## WHAT IS BEING ASKED
Your answer should be the lines below from the one holding "You are a GUI" through the one holding "daz@importarchive.com (539, 1031)", copied exactly and with nothing else.

## TASK INPUT
________________________________________

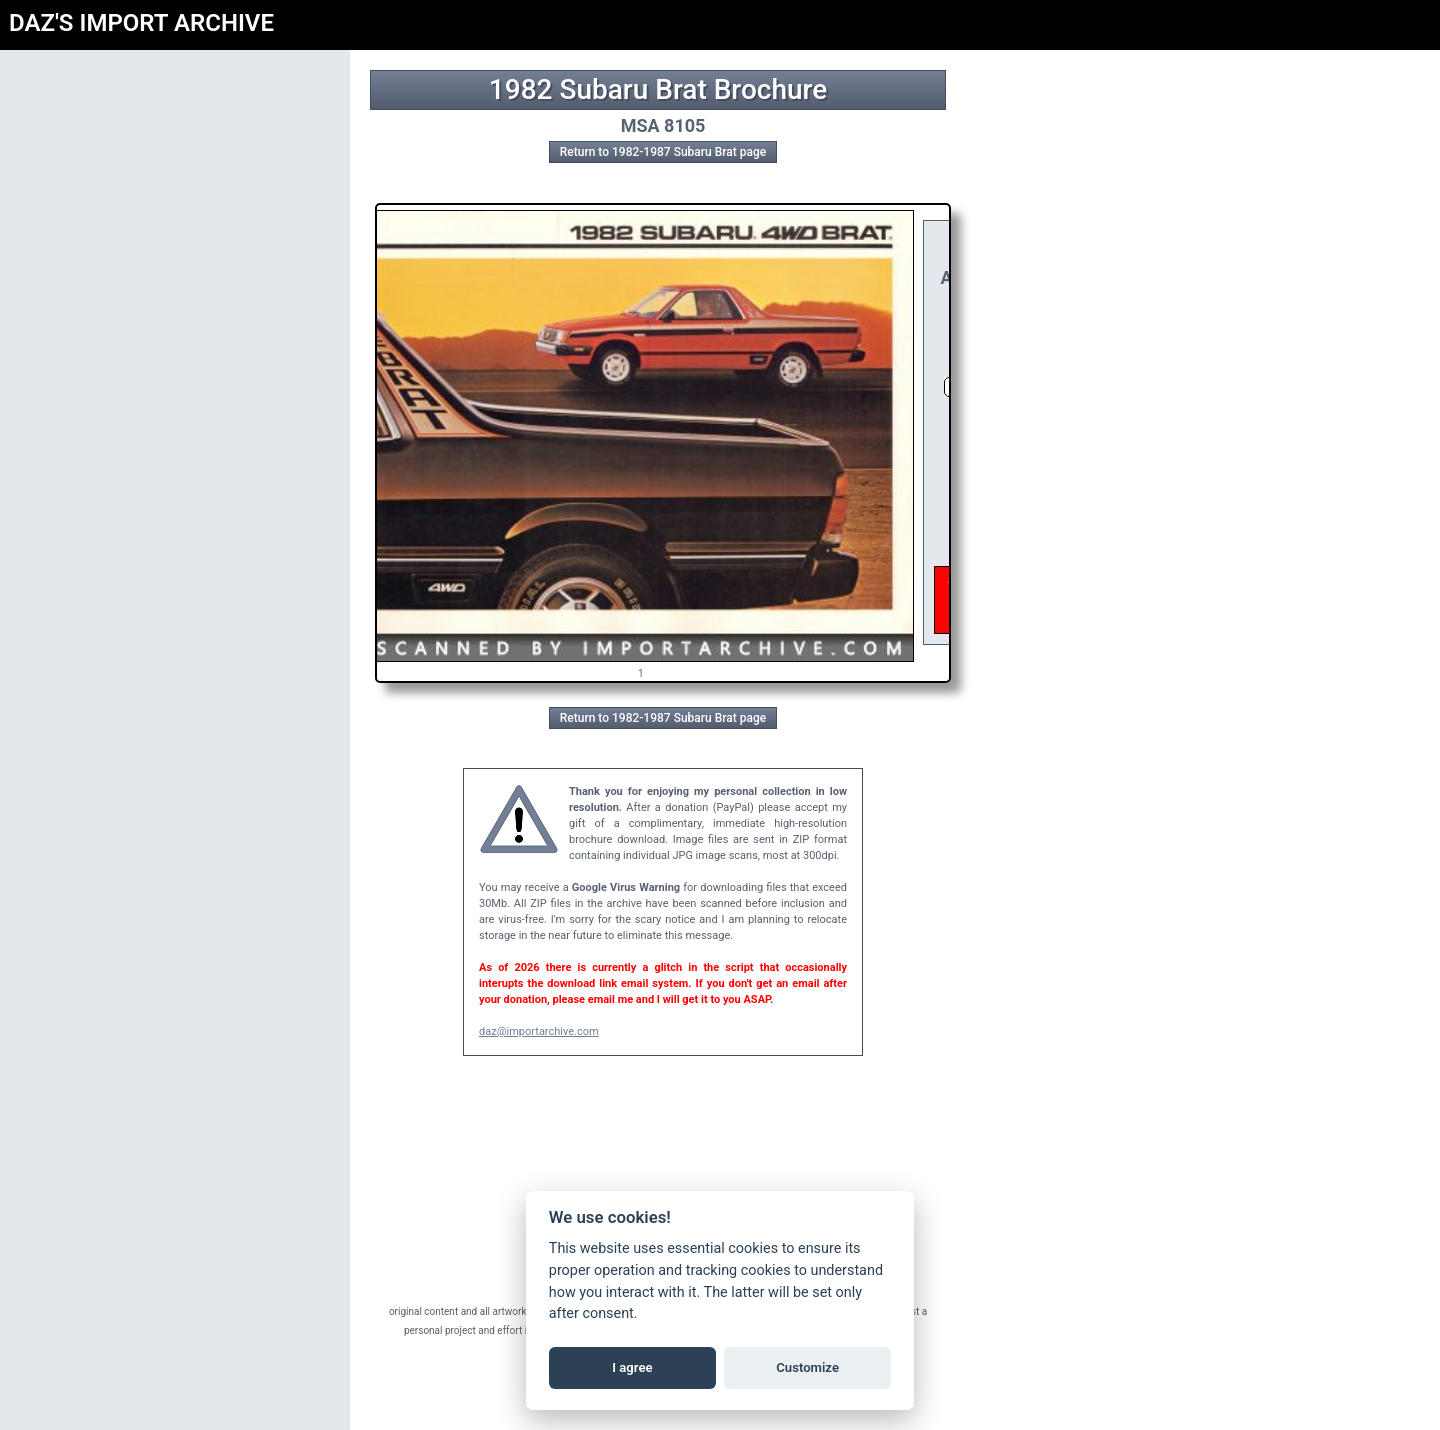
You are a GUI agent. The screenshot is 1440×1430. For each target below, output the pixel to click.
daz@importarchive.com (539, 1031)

________________________________________

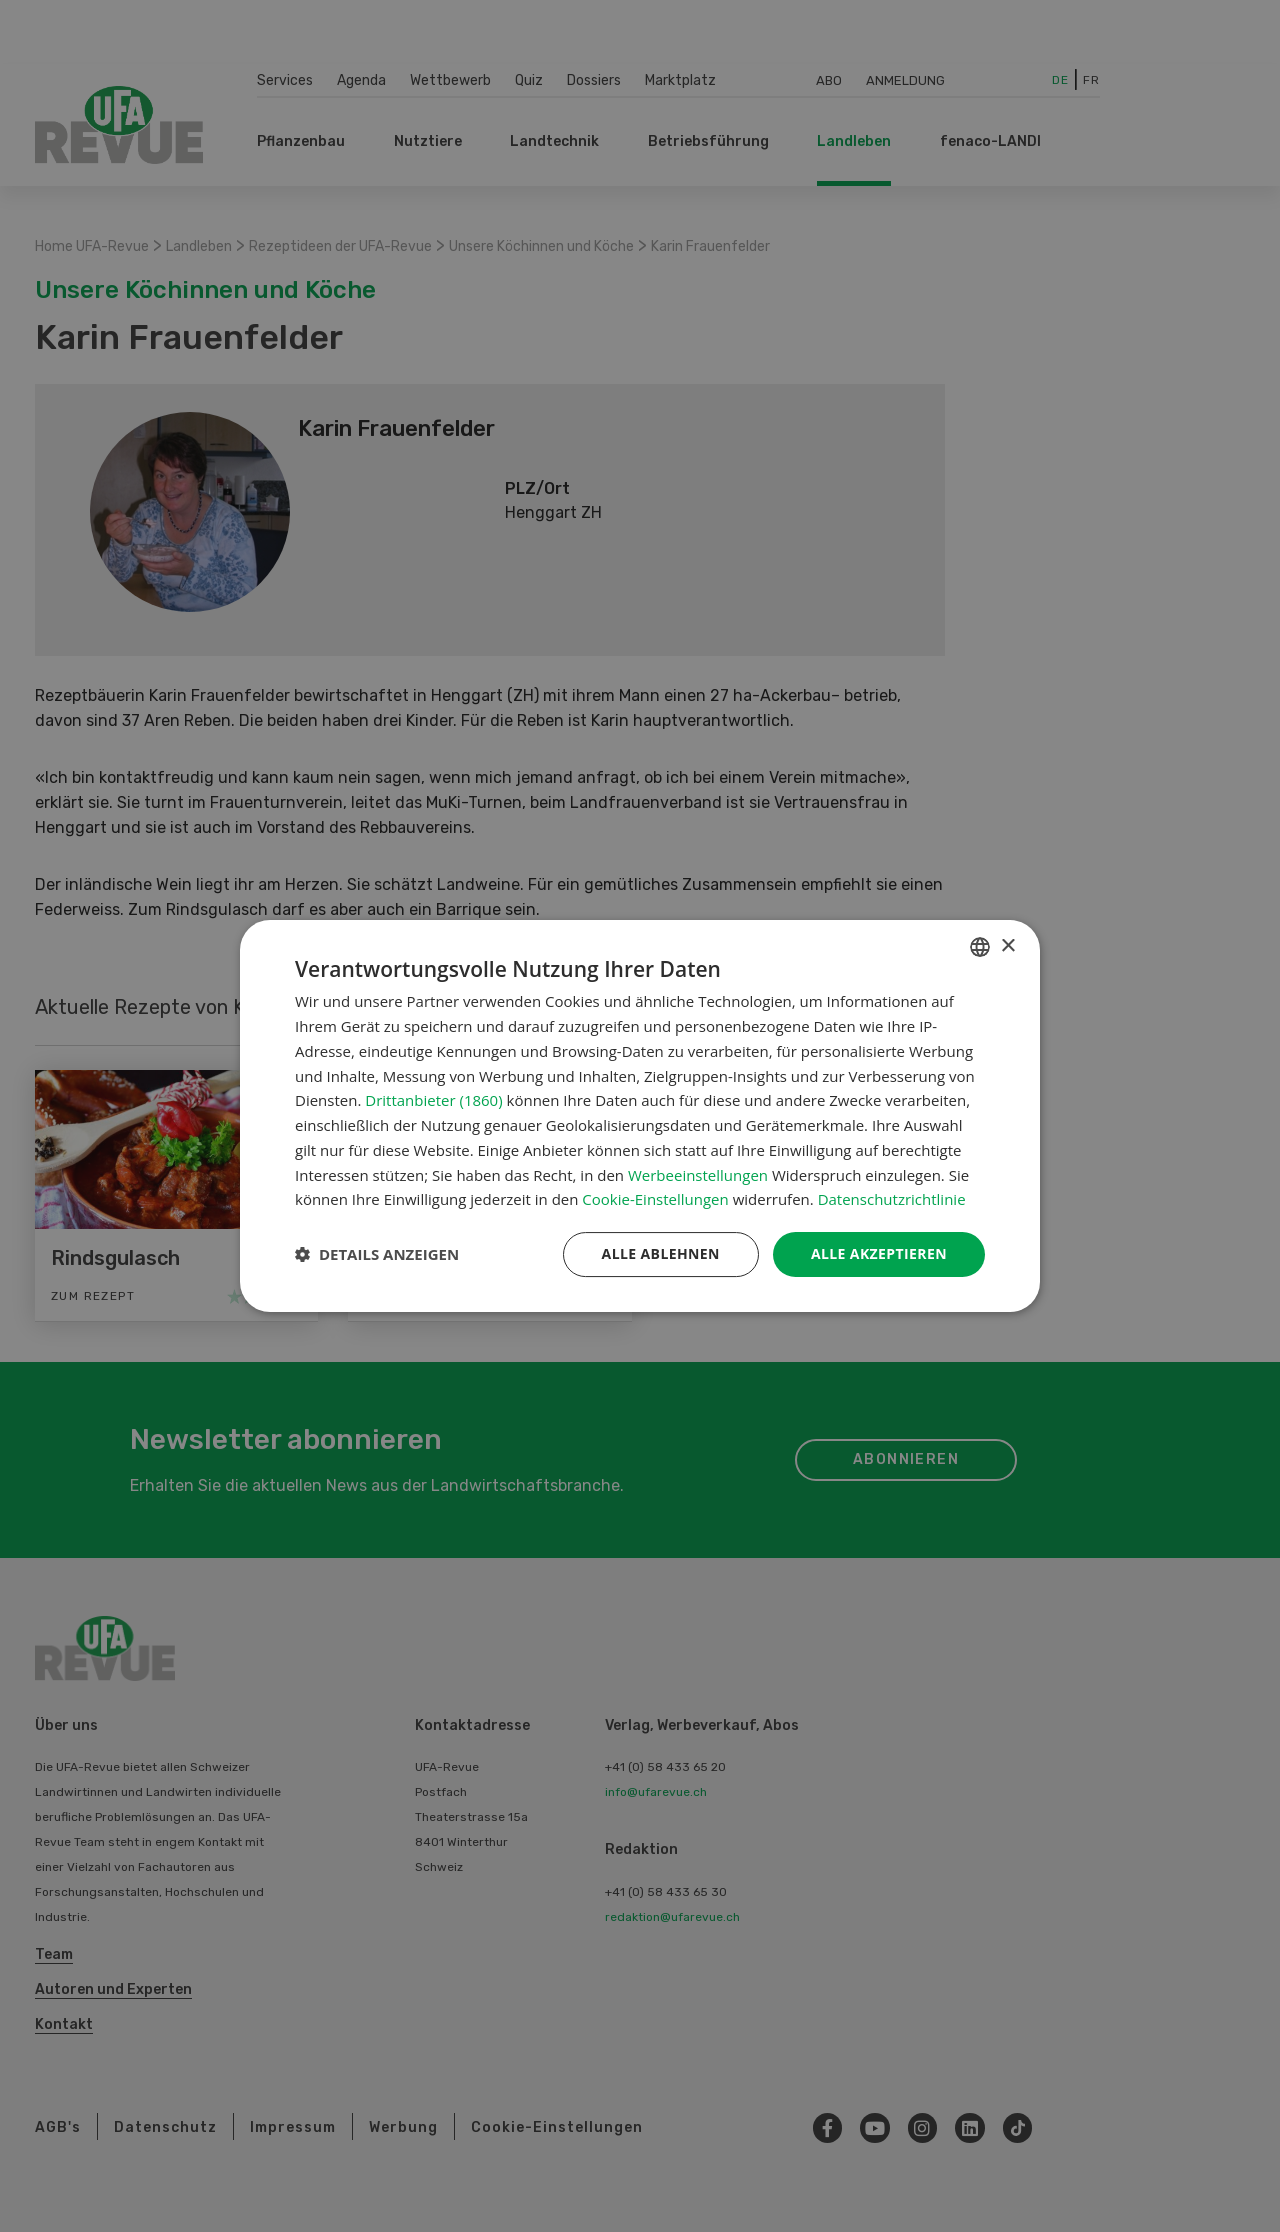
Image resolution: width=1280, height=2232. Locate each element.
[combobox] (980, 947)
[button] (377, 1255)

________________________________________

## RESULT OF THIS TASK
You are a GUI agent. The screenshot is 1440×1430. For each target below, output the pixel to click.
daz@importarchive.com (539, 1031)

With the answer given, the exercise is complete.